Researchers have reported that people who experienced an attack of herpes zoster (usually manifesting as the skin rash known as shingles) were more than three times as likely to develop MS over the next year than individuals without such an attack, in a study using a large data set of Taiwanese people who are generally at lower risk for MS than those of European descent. This unique, large study warrants confirmation in other ethnic populations. Jiunn-Horng Kang, MSc, MD, Herng-Ching Lin, PhD, and colleagues (Taipei Medical University and Hospital) report their findings in The Journal of Infectious Diseases (2011 Jun 7 [Epub ahead of print]).
Background: Since initial exposure to numerous viruses, bacteria and other microbes occurs during childhood, and since viruses are well recognized as causes of nervous system damage and inflammation, it is possible that a virus or other infectious agent is the triggering factor in MS. More than a dozen viruses and bacteria, including measles, canine distemper, human herpes virus-6, and Chlamydia pneumonia have been investigated to determine if they are involved in the development of MS. Recently, various types of evidence point in particular to an association between MS and the Epstein-Barr virus, a herpes virus known to cause infectious mononucleosis and other disorders. None of the infectious agents investigated to date have been proven to trigger MS. Read more about viruses and MS.
The varicella zoster virus is responsible for chicken pox. Even after an initial infection, the virus has the ability to remain dormant in the body and later re-emerge to cause the painful skin rash known as shingles, or other manifestations.
The Study: Investigators used the National Health Insurance Research Database, in which nearly all of Taiwan’s population is enrolled. They identified 315,550 people who had visited ambulatory care centers with a primary diagnosis of herpes zoster between January 2003 and December 2005. The team randomly selected 946,650 people as controls, who were matched with the study group in age, gender, and the year of their first ambulatory care visit. The investigators then determined how many patients in each group developed MS during the subsequent 12 months.

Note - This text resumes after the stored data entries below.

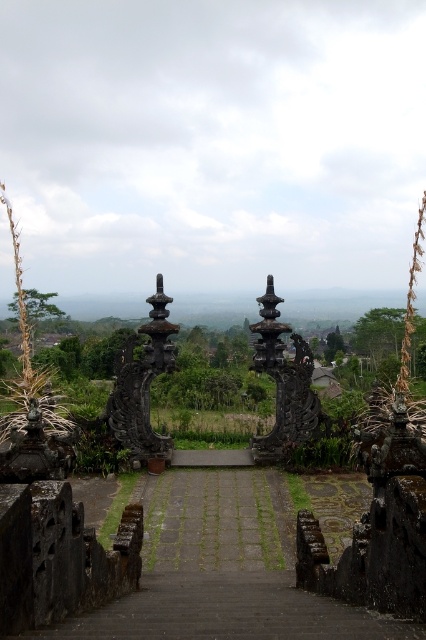 Question: Which of the following is the farthest from the observer?

Choices:
 (A) (250, 552)
 (B) (262, 328)

Answer: (B)

Question: Which object is farther from the camera taking this photo?

Choices:
 (A) black stone pillar at center
 (B) dark stone stairs at center

Answer: (A)

Question: Does dark stone stairs at center have a larger size compared to black stone pillar at center?

Choices:
 (A) yes
 (B) no

Answer: (A)

Question: Which object appears closest to the camera in this image?

Choices:
 (A) dark stone stairs at center
 (B) black stone pillar at center

Answer: (A)

Question: Is the position of dark stone stairs at center less distant than that of black stone pillar at center?

Choices:
 (A) no
 (B) yes

Answer: (B)

Question: Does dark stone stairs at center appear on the right side of black stone pillar at center?

Choices:
 (A) no
 (B) yes

Answer: (A) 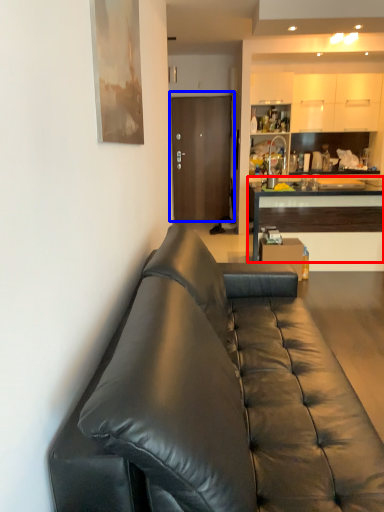 Question: Which point is closer to the camera, cabinetry (highlighted by a red box) or door (highlighted by a blue box)?

Choices:
 (A) cabinetry
 (B) door

Answer: (A) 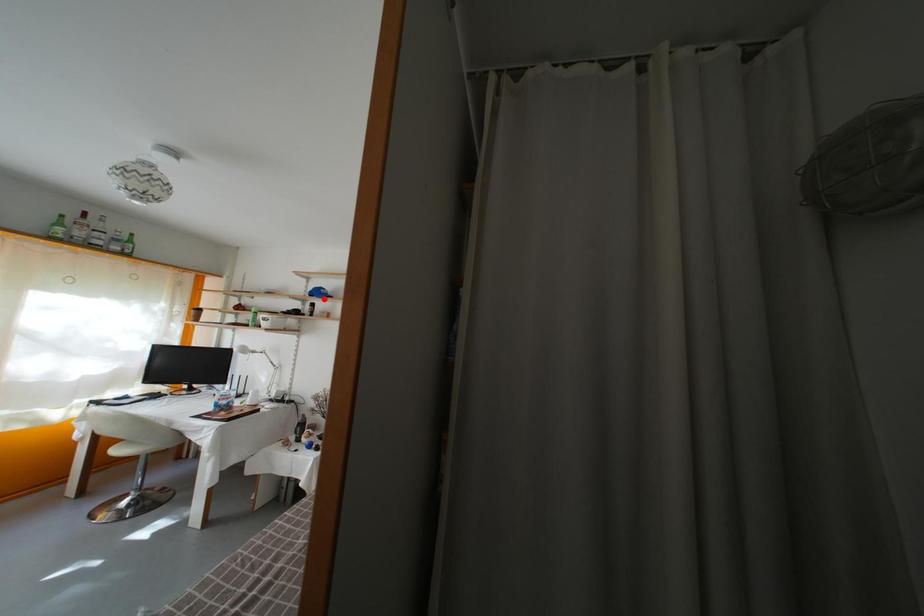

The results show that 29 people from the study group, versus 24 from the control group, were diagnosed with MS during the one-year follow-up period. The investigators calculated the risk of developing MS among the group who had an attack of herpes zoster to be 3.63-fold greater than that of the control group. The authors point out that the genetic background of the Chinese population studied makes it uncertain how this finding might translate to other populations. In addition, these interesting findings rely on there being no additional cases of herpes zoster attacks for which no medical care was sought, and no cases of MS either undiagnosed or misdiagnosed, the existence of which may or may not alter the outcomes of the study.